***** RECORDED INFORMATION *****

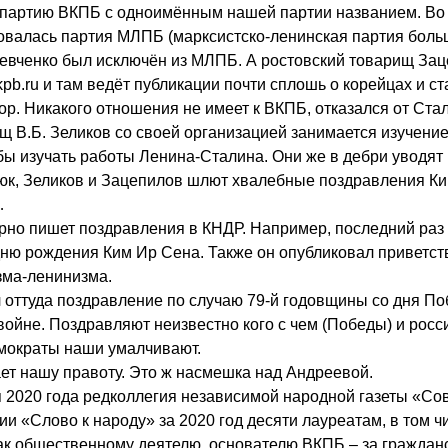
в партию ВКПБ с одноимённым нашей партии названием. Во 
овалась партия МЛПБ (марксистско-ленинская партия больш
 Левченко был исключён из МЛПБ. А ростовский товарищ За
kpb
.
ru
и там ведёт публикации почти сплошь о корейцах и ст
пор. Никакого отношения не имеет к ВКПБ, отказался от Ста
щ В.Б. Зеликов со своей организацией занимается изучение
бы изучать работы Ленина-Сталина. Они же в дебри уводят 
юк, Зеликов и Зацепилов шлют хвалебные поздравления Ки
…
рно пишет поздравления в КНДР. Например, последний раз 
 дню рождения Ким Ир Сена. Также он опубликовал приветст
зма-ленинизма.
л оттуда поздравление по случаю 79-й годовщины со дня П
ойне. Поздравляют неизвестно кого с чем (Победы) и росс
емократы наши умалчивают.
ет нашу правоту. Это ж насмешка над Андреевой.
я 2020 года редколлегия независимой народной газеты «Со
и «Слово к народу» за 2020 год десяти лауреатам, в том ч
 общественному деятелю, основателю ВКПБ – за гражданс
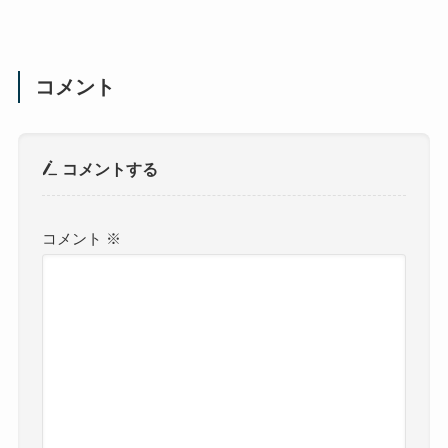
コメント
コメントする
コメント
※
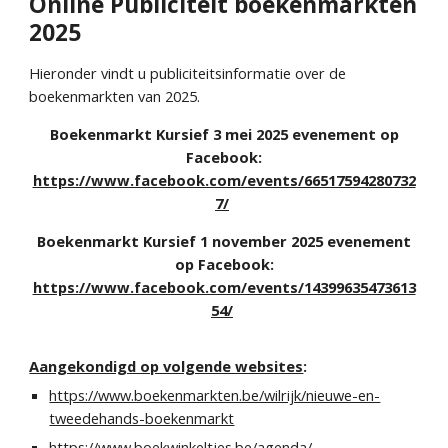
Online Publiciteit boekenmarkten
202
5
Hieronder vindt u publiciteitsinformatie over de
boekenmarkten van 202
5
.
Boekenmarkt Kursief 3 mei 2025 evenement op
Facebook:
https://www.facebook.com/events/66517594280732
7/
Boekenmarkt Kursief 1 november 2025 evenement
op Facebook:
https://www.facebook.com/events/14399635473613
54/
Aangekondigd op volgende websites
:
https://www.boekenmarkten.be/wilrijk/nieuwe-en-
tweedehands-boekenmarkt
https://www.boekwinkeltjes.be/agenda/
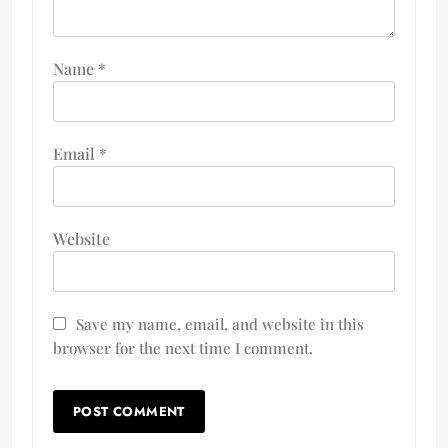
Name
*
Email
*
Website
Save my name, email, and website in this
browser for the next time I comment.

*****

● REQUIREMENT: Please retype the material above exactly, and omit its images.

● SOLUTION TO THIS PROBLEM:
в партию ВКПБ с одноимённым нашей партии названием. Во 
овалась партия МЛПБ (марксистско-ленинская партия больш
 Левченко был исключён из МЛПБ. А ростовский товарищ За
kpb
.
ru
и там ведёт публикации почти сплошь о корейцах и ст
пор. Никакого отношения не имеет к ВКПБ, отказался от Ста
щ В.Б. Зеликов со своей организацией занимается изучение
бы изучать работы Ленина-Сталина. Они же в дебри уводят 
юк, Зеликов и Зацепилов шлют хвалебные поздравления Ки
…
рно пишет поздравления в КНДР. Например, последний раз 
 дню рождения Ким Ир Сена. Также он опубликовал приветст
зма-ленинизма.
л оттуда поздравление по случаю 79-й годовщины со дня П
ойне. Поздравляют неизвестно кого с чем (Победы) и росс
емократы наши умалчивают.
ет нашу правоту. Это ж насмешка над Андреевой.
я 2020 года редколлегия независимой народной газеты «Со
и «Слово к народу» за 2020 год десяти лауреатам, в том ч
 общественному деятелю, основателю ВКПБ – за гражданс
コメント
コメントする
コメント
※
Online Publiciteit boekenmarkten
202
5
Hieronder vindt u publiciteitsinformatie over de
boekenmarkten van 202
5
.
Boekenmarkt Kursief 3 mei 2025 evenement op
Facebook:
https://www.facebook.com/events/66517594280732
7/
Boekenmarkt Kursief 1 november 2025 evenement
op Facebook:
https://www.facebook.com/events/14399635473613
54/
Aangekondigd op volgende websites
:
https://www.boekenmarkten.be/wilrijk/nieuwe-en-
tweedehands-boekenmarkt
https://www.boekwinkeltjes.be/agenda/
Name
*
Email
*
Website
Save my name, email, and website in this
browser for the next time I comment.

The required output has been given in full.